White Sox 6, Angels 3


(ALCS MVP Paul Konerko celebrates his price going waaaaay up this winter)

As it turned out, the League Championship wasn’t much of a coming out party for Bobby Jenks — the White Sox bullpen was surplus to requirements, an incredible 4 complete games in a row being thrown by Mark Buhrle, Jon Garland, Freddy Garcia and Jose Contreras.


(The Chairman and manager share a giggle as security asks Michael Jordan for his laminate)

Vlad Guerrero’s ALCS : 1 for 20, not counting all the street lights he and A-Rod smashed in the Pepsi commercial.

For losing pitcher Kelvim Escobar, next year’s spring training can include a refresher course in tagging a baserunner with the ball, as opposed to an empty glove. Had the umpiring crew gotten this particular call wrong, it really would’ve justified a LaRussian meltdown.

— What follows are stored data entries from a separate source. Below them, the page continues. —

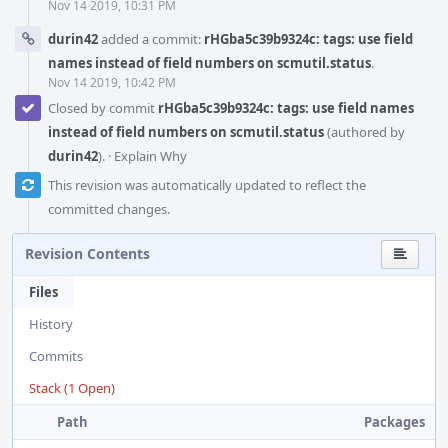
Nov 14 2019, 10:31 PM
durin42
added a commit:
rHGba5c39b9324c: tags: use field
names instead of field numbers on scmutil.status
.
Nov 14 2019, 10:42 PM
Closed by commit
rHGba5c39b9324c: tags: use field names
instead of field numbers on scmutil.status
(authored by
durin42
).
·
Explain Why
This revision was automatically updated to reflect the
committed changes.
Revision Contents
Files
History
Commits
Stack (1 Open)
Path
Packages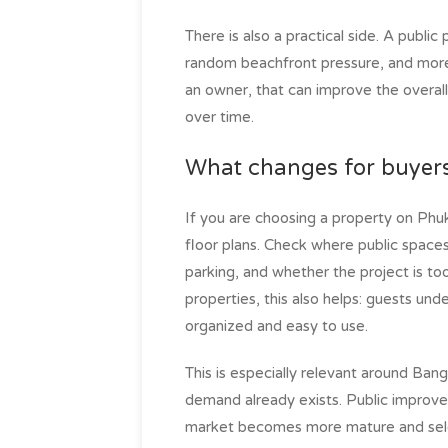
There is also a practical side. A public
random beachfront pressure, and more a
an owner, that can improve the overall
over time.
What changes for buyer
If you are choosing a property on Phuk
floor plans. Check where public space
parking, and whether the project is too
properties, this also helps: guests und
organized and easy to use.
This is especially relevant around Ba
demand already exists. Public improv
market becomes more mature and sele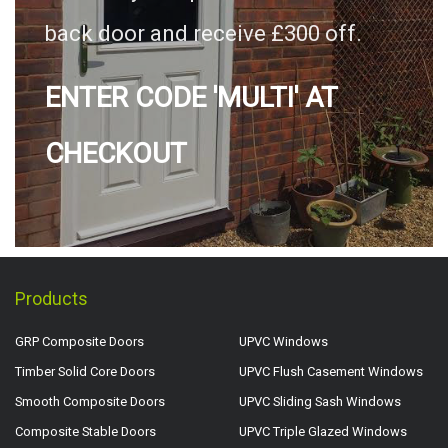
back door and receive £300 off.
ENTER CODE 'MULTI' AT
CHECKOUT
Products
GRP Composite Doors
UPVC Windows
Timber Solid Core Doors
UPVC Flush Casement Windows
Smooth Composite Doors
UPVC Sliding Sash Windows
Composite Stable Doors
UPVC Triple Glazed Windows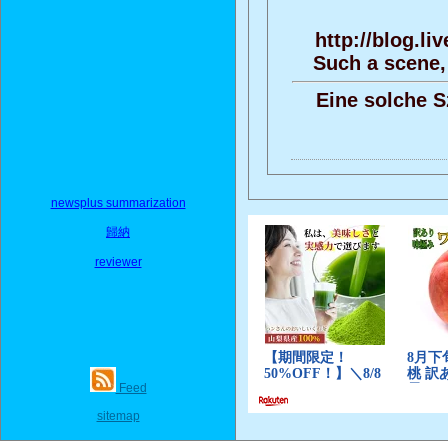
http://blog.l
Such a scene,
Eine solche S
newsplus summarization
歸納
reviewer
Feed
sitemap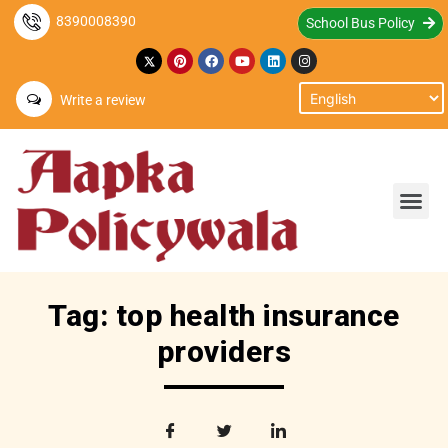
8390008390
School Bus Policy
Write a review
Tag: top health insurance
providers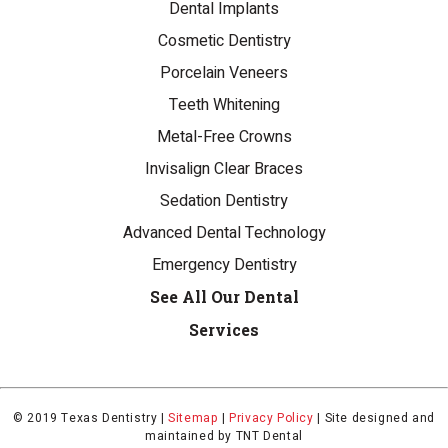
Dental Implants
Cosmetic Dentistry
Porcelain Veneers
Teeth Whitening
Metal-Free Crowns
Invisalign Clear Braces
Sedation Dentistry
Advanced Dental Technology
Emergency Dentistry
See All Our Dental
Services
© 2019 Texas Dentistry |
Sitemap
|
Privacy Policy
|
Site designed and
maintained by
TNT Dental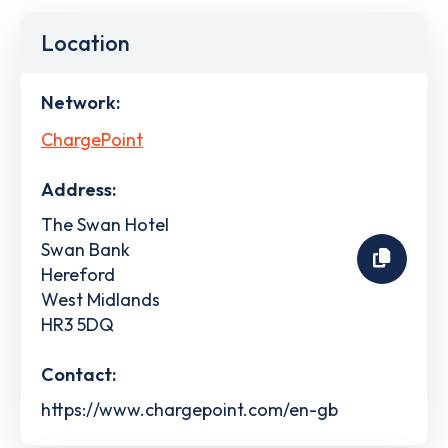
Location
Network:
ChargePoint
Address:
The Swan Hotel
Swan Bank
Hereford
West Midlands
HR3 5DQ
Contact:
https://www.chargepoint.com/en-gb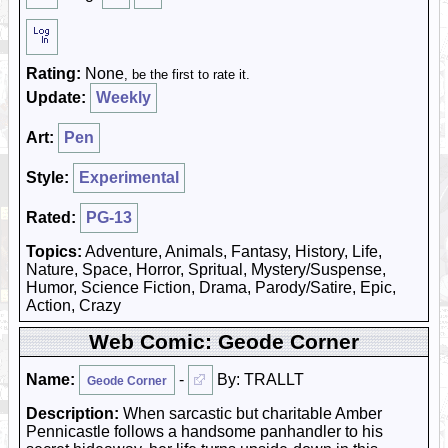
Rating:
None
, be the first to rate it.
Update:
Weekly
Art:
Pen
Style:
Experimental
Rated:
PG-13
Topics:
Adventure, Animals, Fantasy, History, Life,
Nature, Space, Horror, Spritual, Mystery/Suspense,
Humor, Science Fiction, Drama, Parody/Satire, Epic,
Action, Crazy
Web Comic: Geode Corner
Name:
-
By: TRALLT
Geode Corner
Description:
When sarcastic but charitable Amber
Pennicastle follows a handsome panhandler to his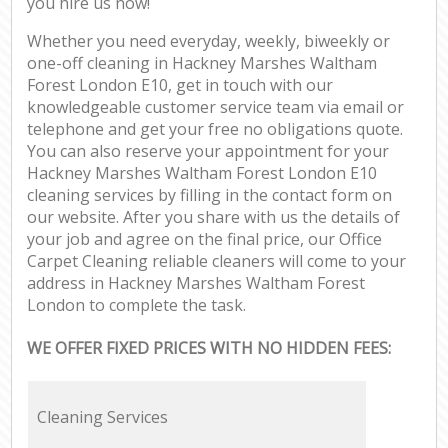
you hire us now!
Whether you need everyday, weekly, biweekly or
one-off cleaning in Hackney Marshes Waltham
Forest London E10, get in touch with our
knowledgeable customer service team via email or
telephone and get your free no obligations quote.
You can also reserve your appointment for your
Hackney Marshes Waltham Forest London E10
cleaning services by filling in the contact form on
our website. After you share with us the details of
your job and agree on the final price, our Office
Carpet Cleaning reliable cleaners will come to your
address in Hackney Marshes Waltham Forest
London to complete the task.
WE OFFER FIXED PRICES WITH NO HIDDEN FEES:
Cleaning Services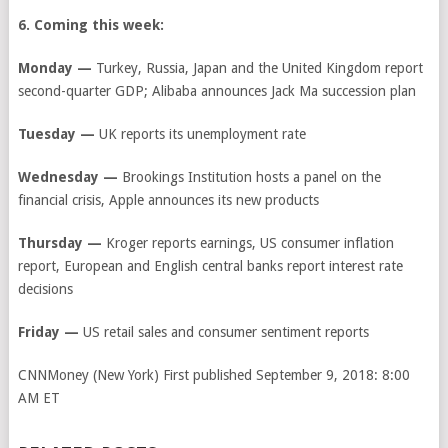
6. Coming this week:
Monday —
Turkey, Russia, Japan and the United Kingdom report
second-quarter GDP; Alibaba announces Jack Ma succession plan
Tuesday —
UK reports its unemployment rate
Wednesday —
Brookings Institution hosts a panel on the
financial crisis, Apple announces its new products
Thursday —
Kroger reports earnings, US consumer inflation
report, European and English central banks report interest rate
decisions
Friday —
US retail sales and consumer sentiment reports
CNNMoney (New York)
First published September 9, 2018: 8:00
AM ET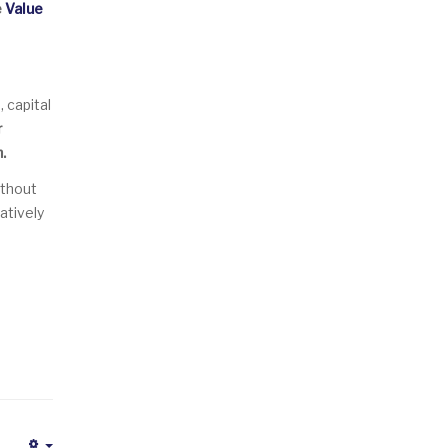
e
Value
 capital
r
.
ithout
atively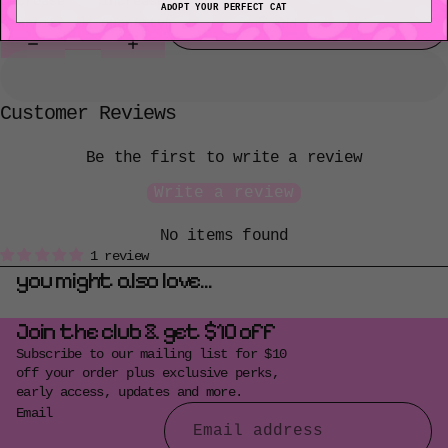
Decrease
Increase
ADOPT YOUR PERFECT CAT
quantity
quantity
Add to cart
Customer Reviews
Be the first to write a review
Write a review
No items found
1 review
you might also love...
Join the club & get $10 off
Subscribe to our mailing list for $10
off your order plus exclusive perks,
early access, updates and more.
Email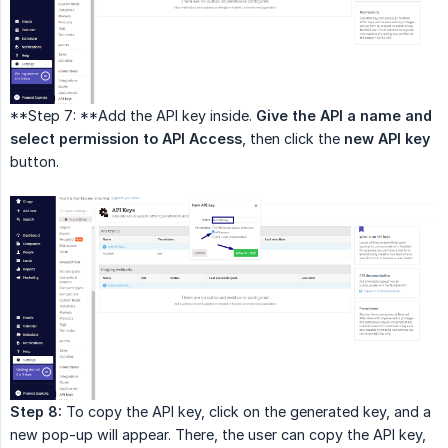
**Step 7: **Add the API key inside.
Give the API a name and 
select permission to API Access
, then click the
new API key
button.
Step 8:
To copy the API key, click on the generated key, and a
new pop-up will appear. There, the user can copy the API key,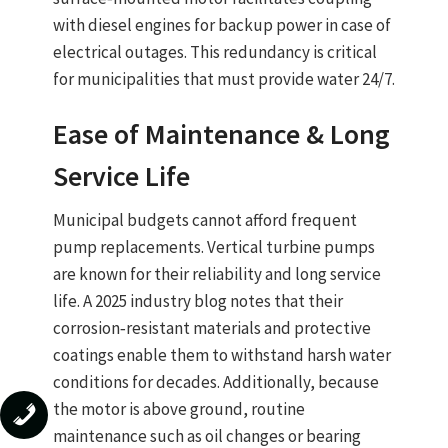
with
diesel engines
for backup power in case of
electrical outages. This redundancy is critical
for municipalities that must provide water 24/7.
Ease of Maintenance & Long
Service Life
Municipal budgets cannot afford frequent
pump replacements.
Vertical turbine pumps
are known for their
reliability and long service
life
. A 2025 industry blog notes that their
corrosion‑resistant materials
and
protective
coatings
enable them to
withstand harsh water
conditions for decades
. Additionally, because
the motor is above ground, routine
maintenance such as oil changes or bearing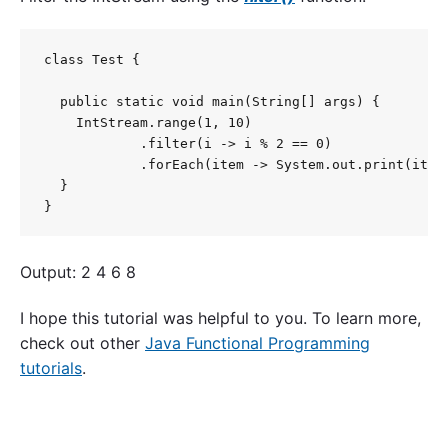
class Test {

  public static void main(String[] args) {

    IntStream.range(1, 10)

            .filter(i -> i % 2 == 0)

            .forEach(item -> System.out.print(item 
  }

}
Output: 2 4 6 8
I hope this tutorial was helpful to you. To learn more,
check out other
Java Functional Programming
tutorials
.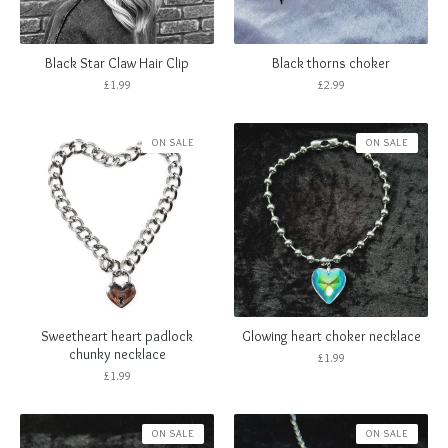
Black Star Claw Hair Clip
Black thorns choker
£
1.99
£
2.99
ON SALE
ON SALE
Sweetheart heart padlock
Glowing heart choker necklace
chunky necklace
£
1.99
£
1.99
ON SALE
ON SALE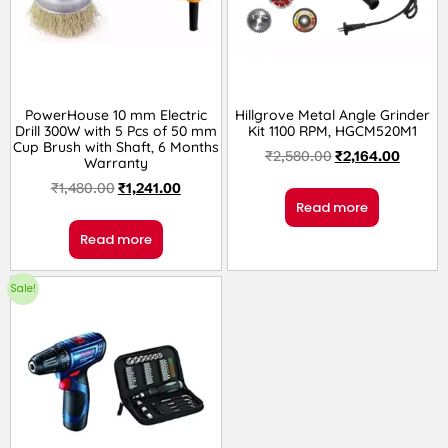
PowerHouse 10 mm Electric
Hillgrove Metal Angle Grinder
Drill 300W with 5 Pcs of 50 mm
Kit 1100 RPM, HGCM520M1
Cup Brush with Shaft, 6 Months
₹
2,580.00
₹
2,164.00
Warranty
₹
1,480.00
₹
1,241.00
Read more
Read more
Sale!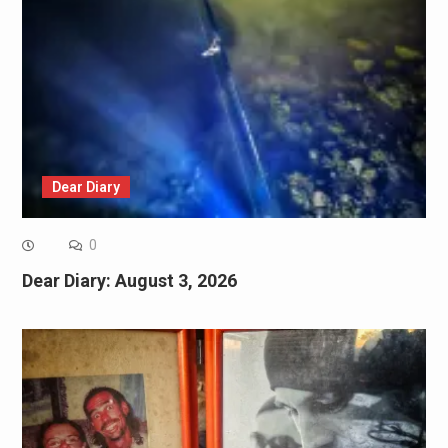
Dear Diary
0
Dear Diary: August 3, 2026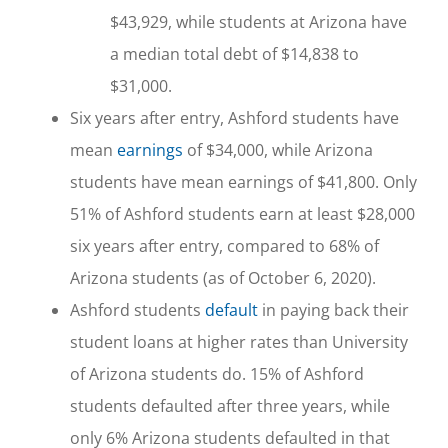
$43,929, while students at Arizona have
a median total debt of $14,838 to
$31,000.
Six years after entry, Ashford students have
mean
earnings
of $34,000, while Arizona
students have mean earnings of $41,800. Only
51% of Ashford students earn at least $28,000
six years after entry, compared to 68% of
Arizona students (as of October 6, 2020).
Ashford students
default
in paying back their
student loans at higher rates than University
of Arizona students do. 15% of Ashford
students defaulted after three years, while
only 6% Arizona students defaulted in that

We’ll see a different Angels in 2006 — it’s doubtful ownership will stand pat with this punchless lineup. Bengie Molina might well be displaced by his younger brother (and perhaps Flushing bound). Unless Steve Finley hires Greg Anderson as his personal trainer, this might’ve been his last game in a big league uniform.

Newsday’s Jon Heyman pays tribute to Contreras, while sneering at the Angels’ feeble showing.

Just when you thought things couldn’t get any worse for our beloved, well-heeled boys from the Bronx, the American League Championship Series started. If they were watching, the Yankees (aka Team Moneybags) found out two things.

The first is that the Angels, the team that knocked them out in the Division Series, could have been had. The Yankees probably realized this at the time. But maybe they didn’t realize just how vulnerable Anaheim could look.

The Angels have a nice manager (Mike Scioscia), mascot (Rally Monkey) and bullpen. But they’ll swing at anything, if pitched properly, and generally not hit it very far. They don’t walk (nine in 10 playoff games), and sometimes they don’t even run that hard.

The second is that when it came to Jose Contreras, they mucked it up (and we’re being kind using that phrasing.)

Contreras was ranked somewhere between a reject, a giveaway and a discard when he was a Yankee.

Then he came to Chicago, and experienced a complete turnaround, which is the operative word for the South Siders’ pitching rotation.

We suspected there had to be a reason the Yankees paid $32 million to sign Contreras. And why also the Red Sox people threw a fit when they didn’t get him, and the Yankees did. The reason is obvious now. The man can pitch.